Still, the lingering shreds of my 14 year-old self couldn’t help wasting a few hours writing a convenience utility for extracting snippets from the Simpsons for throwaway-gag social media use. I did this despite realizing that, yes, quotation is a low and basically irritating form of humor — it’s basically the same as the bully with the audio-playing jacket in Back to the Future II . Still, if you’ve got a library of video you want to pull snippets from, perhaps you’ll find it useful.
Important notes/caveats to this important work:
- Having to upload to an FTP endpoint sucks. Using a video service would be great, not least because they’d handle the tedious ffmpeg tweaking I wasted a bunch of time on. And, in fact, I had this working with YouTube. But their copyright infringement detection algorithms are too good. It’s a shame; I feel that quotation of this kind is fair use.
- Quicktime is a real jerk, and ffmpeg is a mystery. For an embarrassingly long time I couldn’t get Apple’s default OS X codecs to play the H.264 file I was making (VLC played it no matter how badly I mangled the parameters, of course). Using the .mov contained was the trick. Bah.

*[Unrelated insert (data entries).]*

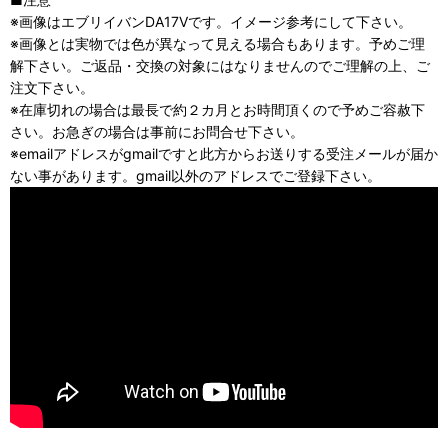
※画像はエブリイバンDA17Vです。イメージ参考にして下さい。
※画像とは実物では色が異なって見える場合もあります。予めご理
解下さい。ご返品・交換の対象にはなりませんのでご理解の上、ご
注文下さい。
※在庫切れの場合は最長で約２カ月とお時間頂くので予めご容赦下
さい。お急ぎの場合は事前にお問合せ下さい。
※emailアドレスがgmailですと此方からお送りする受注メールが届か
ない事があります。gmail以外のアドレスでご登録下さい。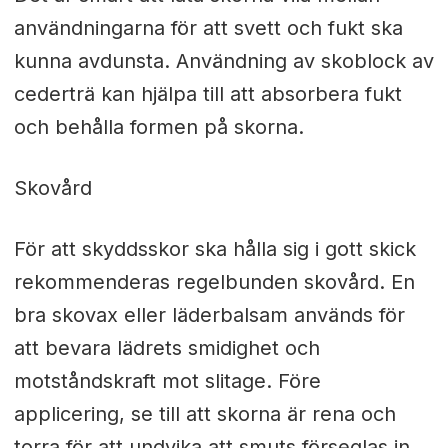
användningarna för att svett och fukt ska
kunna avdunsta. Användning av skoblock av
cederträ kan hjälpa till att absorbera fukt
och behålla formen på skorna.
Skovård
För att skyddsskor ska hålla sig i gott skick
rekommenderas regelbunden skovård. En
bra skovax eller läderbalsam används för
att bevara lädrets smidighet och
motståndskraft mot slitage. Före
applicering, se till att skorna är rena och
torra för att undvika att smuts förseglas in.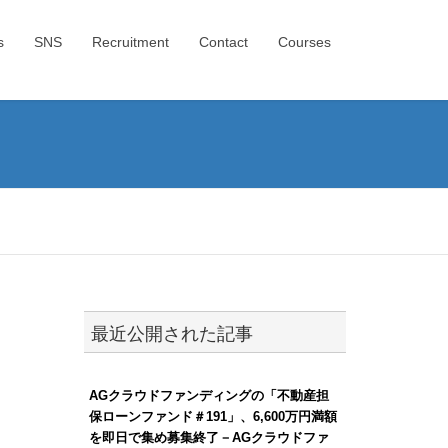
s
SNS
Recruitment
Contact
Courses
最近公開された記事
AGクラウドファンディングの「不動産担
保ローンファンド＃191」、6,600万円満額
を即日で集め募集終了－AGクラウドファ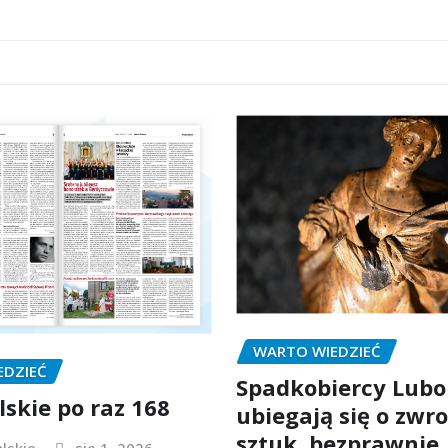
WARTO WIEDZIEĆ
EDZIEĆ
Spadkobiercy Lubo
lskie po raz 168
ubiegają się o zwro
sztuk, bezprawnie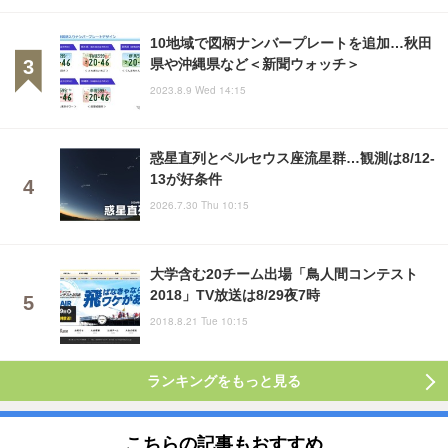
10地域で図柄ナンバープレートを追加…秋田
県や沖縄県など＜新聞ウォッチ＞
2023.8.9 Wed 14:15
惑星直列とペルセウス座流星群…観測は8/12-
13が好条件
2026.7.30 Thu 10:15
大学含む20チーム出場「鳥人間コンテスト
2018」TV放送は8/29夜7時
2018.8.21 Tue 10:15
ランキングをもっと見る
こちらの記事もおすすめ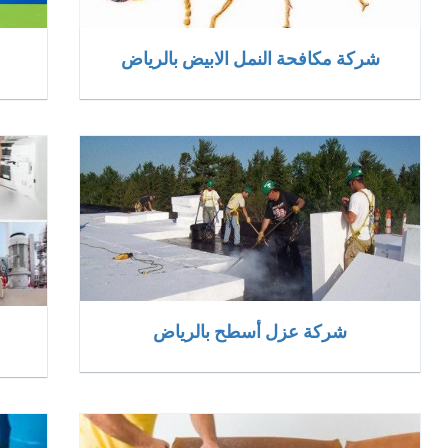
شركة مكافحة النمل الابيض بالرياض
شركة عزل أسطح بالرياض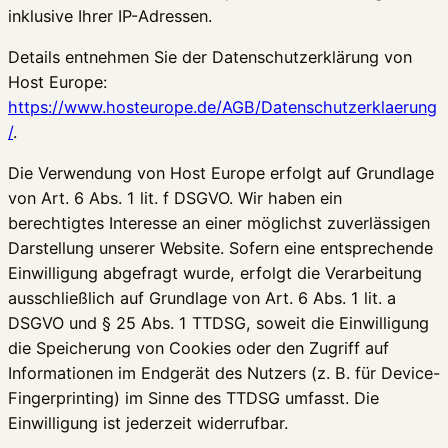
inklusive Ihrer IP-Adressen.
Details entnehmen Sie der Datenschutzerklärung von
Host Europe:
https://www.hosteurope.de/AGB/Datenschutzerklaerung
/
.
Die Verwendung von Host Europe erfolgt auf Grundlage
von Art. 6 Abs. 1 lit. f DSGVO. Wir haben ein
berechtigtes Interesse an einer möglichst zuverlässigen
Darstellung unserer Website. Sofern eine entsprechende
Einwilligung abgefragt wurde, erfolgt die Verarbeitung
ausschließlich auf Grundlage von Art. 6 Abs. 1 lit. a
DSGVO und § 25 Abs. 1 TTDSG, soweit die Einwilligung
die Speicherung von Cookies oder den Zugriff auf
Informationen im Endgerät des Nutzers (z. B. für Device-
Fingerprinting) im Sinne des TTDSG umfasst. Die
Einwilligung ist jederzeit widerrufbar.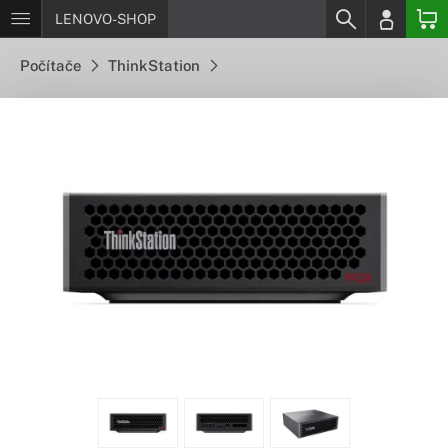
LENOVO-SHOP
Počítače
ThinkStation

- Is there really no URL shortener that will work without an API key? Weird. Weird and stupid.
Mostly this saves me a minor amount of trouble — the command line is faster and more flexible than the VLC/SimpleMovieX/CyberDuck workflow I used to employ. But my real motivation has more to do with a pie-in-the-sky featureset I’ve daydreamed about for a while:
- Enter text phrase
- Search database of extracted subtitles for timestamps and surrounding text.

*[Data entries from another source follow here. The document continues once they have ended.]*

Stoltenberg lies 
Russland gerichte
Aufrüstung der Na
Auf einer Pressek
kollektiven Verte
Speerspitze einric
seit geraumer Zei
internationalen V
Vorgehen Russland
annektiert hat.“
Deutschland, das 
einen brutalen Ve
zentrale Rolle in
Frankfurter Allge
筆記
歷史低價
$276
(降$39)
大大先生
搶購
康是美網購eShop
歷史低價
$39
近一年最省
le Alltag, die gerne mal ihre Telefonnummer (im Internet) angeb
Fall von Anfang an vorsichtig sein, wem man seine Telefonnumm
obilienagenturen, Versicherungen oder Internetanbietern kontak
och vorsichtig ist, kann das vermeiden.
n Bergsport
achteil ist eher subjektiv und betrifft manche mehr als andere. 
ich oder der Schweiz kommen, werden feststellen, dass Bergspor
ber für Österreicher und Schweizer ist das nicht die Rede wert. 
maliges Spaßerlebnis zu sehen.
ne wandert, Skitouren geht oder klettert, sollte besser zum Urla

- Select desired quotations.
- Search for moments of audio silence surrounding the window indicated by the rough subtitle timestamping.

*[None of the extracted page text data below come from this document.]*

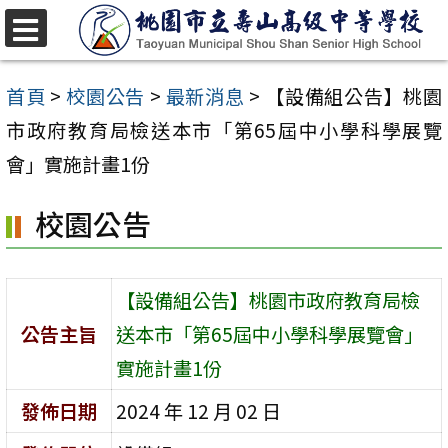
跳
至
選
單
主
首頁
>
校園公告
>
最新消息
>
【設備組公告】桃園
要
市政府教育局檢送本市「第65屆中小學科學展覽
內
會」實施計畫1份
容
校園公告
區
【設備組公告】桃園市政府教育局檢
公告主旨
送本市「第65屆中小學科學展覽會」
實施計畫1份
發佈日期
2024 年 12 月 02 日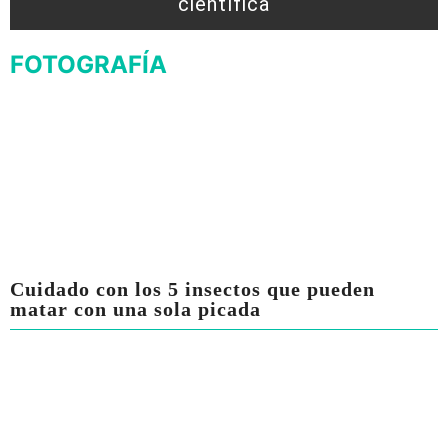
científica
FOTOGRAFÍA
Cuidado con los 5 insectos que pueden
matar con una sola picada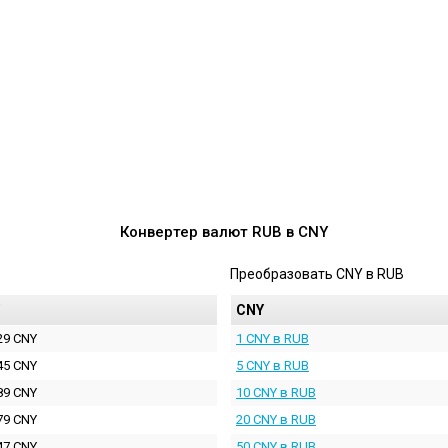
Конвертер валют
RUB
в
CNY
Преобразовать
CNY
в
RUB
CNY
29 CNY
1 CNY в RUB
45 CNY
5 CNY в RUB
89 CNY
10 CNY в RUB
79 CNY
20 CNY в RUB
47 CNY
50 CNY в RUB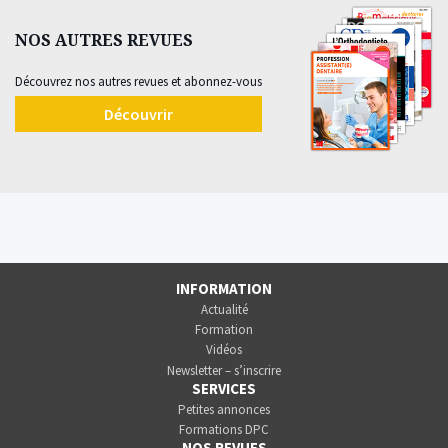
NOS AUTRES REVUES
Découvrez nos autres revues et abonnez-vous
Découvrir
INFORMATION
Actualité
Formation
Vidéos
Newsletter – s’inscrire
SERVICES
Petites annonces
Formations DPC
NOS REVUES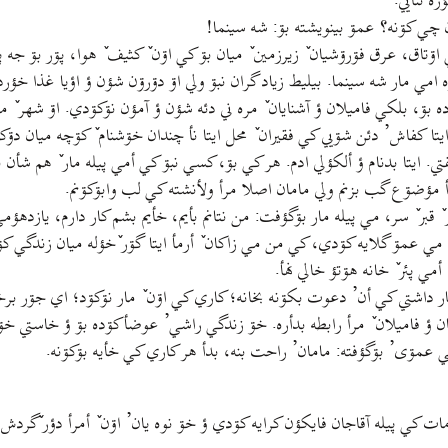
ه ننأيي.
أن چي کۊنه؟ عمۊ بينويشته بۊ: شه سينما!
مانستن نبۊ. ايتا کۊجي اۊتاق، عرق فۊرۊشيان ٚ زيرزمين ٚ ميان بۊ کي اۊن ٚ کثيف ٚ هوا، پ
مي مار شه سينما. بيليط زياد گران نبۊ ولي اۊ دۊرۊن شؤن ؤ اؤيا غذا خؤرد
ۊ، بلکي فاميلان ؤ آشنايان ٚ مره ني دئه شؤن ؤ آمؤن نۊکۊدي. اۊ شهر ٚ ميا
ا کفاش’ دئن شۊيي کي فقيران ٚ محل ايتا نأ چندان خۊشنام ٚ کۊچه ميان دۊکان
. ايتا بدنام ؤ ألکؤلي ادم. هر کي بۊ، کسي نبۊ کي أمي پيله مار ٚ هم شأن ب
 أ مؤضۊع گب بزنم ولي مامان اصلا مرأ ولأنشته کي لب وابۊکۊنم.
قبر ٚ سر، مي پيله مار بۊگؤفت: من نتانم بأيم، خأيم بشم کار دارم، يازده
ي عمۊ گلايه کۊدي، کي من مي زاکان ٚ أرمأ ايتا گۊر ٚخؤله ميان زندگي کۊد
 پئر ٚ خانه هۊتؤ خالي نهأ.
ار داشتي کي أن’ دعوت بکۊنه بخانه؛ کاري کي اۊن ٚ مار نۊکۊد؛ اي جۊر برخؤر
ان ؤ فاميلان ٚ مرأ رابطه بدأره. خۊ زندگي راشي’ عوضأکۊده بۊ ؤ خاستي خۊ
ي عمۊی’ بۊگؤفته: مامان’ راحت بنه، بدأ هر کاري کي خأيه بۊکۊنه.
ۊ زمات کي پيله آقاجان فايکؤن کرايه کۊدي ؤ خۊ نوه يان’ اۊن ٚ أمرأ دؤر ٚگ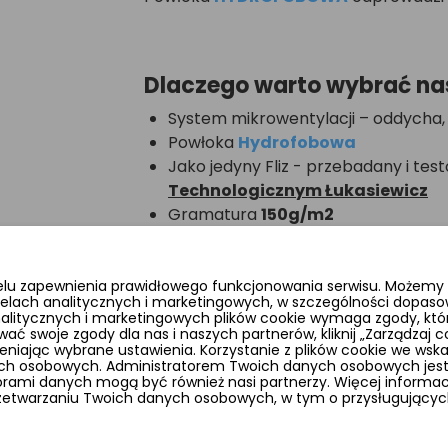
Dlaczego warto wybrać na
System mikrowentylacji – oddycha,
Powłoka
Hydrofobowa
Jako jedyny Fliz - przebadany i te
Technologicznym Łukasiewicz
Gramatura
150g/m2
Stabilizacja UV – trwałość nawet pr
Polska produkcja – jesteśmy jedy
typu rozwiązanie
elu zapewnienia prawidłowego funkcjonowania serwisu. Możemy r
elach analitycznych i marketingowych, w szczególności dopaso
Łatwe użytkowanie – szybkie rozkł
analitycznych i marketingowych plików cookie wymaga zgody, któr
uszkadzania materiału
wać swoje zgody dla nas i naszych partnerów, kliknij „Zarządzaj
ając wybrane ustawienia. Korzystanie z plików cookie we wsk
Odporność na ekstremalne warunki –
ych osobowych. Administratorem Twoich danych osobowych jest 
siarczysty mróz
ami danych mogą być również nasi partnerzy. Więcej informacji
rzetwarzaniu Twoich danych osobowych, w tym o przysługujących
Gwarancja - 24 miesiące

- Potentially repeat the process with video scene transition data.
- Plug results into today’s script, automating the gap from remembering a line to pulling the video for it.
Again, a huge waste of time. I don’t even have a torrent with subtitles yet! And I have a ton of projects I ought to get to before then, not least of all my mom’s website. But if I were a collective of infinite monkeys, I’d certainly tackle this. Hell, one could conceivably connect it to work, if you ignored C-SPAN’s copyright and pulled all their video and transcription.
A more tractable next-step is probably adding animated GIFs as an output option.